> Work request: The material must be copied out exactly, line for line.
□ □ □ □
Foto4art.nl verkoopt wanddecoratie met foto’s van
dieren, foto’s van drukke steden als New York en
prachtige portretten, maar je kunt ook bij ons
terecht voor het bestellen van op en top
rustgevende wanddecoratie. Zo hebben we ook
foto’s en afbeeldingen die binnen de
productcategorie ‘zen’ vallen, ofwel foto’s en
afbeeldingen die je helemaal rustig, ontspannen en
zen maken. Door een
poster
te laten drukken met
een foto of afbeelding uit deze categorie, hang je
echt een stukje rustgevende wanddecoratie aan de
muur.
□ □ □ □
> Result below:
Foto4art.nl verkoopt wanddecoratie met foto’s van
dieren, foto’s van drukke steden als New York en
prachtige portretten, maar je kunt ook bij ons
terecht voor het bestellen van op en top
rustgevende wanddecoratie. Zo hebben we ook
foto’s en afbeeldingen die binnen de
productcategorie ‘zen’ vallen, ofwel foto’s en
afbeeldingen die je helemaal rustig, ontspannen en
zen maken. Door een
poster
te laten drukken met
een foto of afbeelding uit deze categorie, hang je
echt een stukje rustgevende wanddecoratie aan de
muur.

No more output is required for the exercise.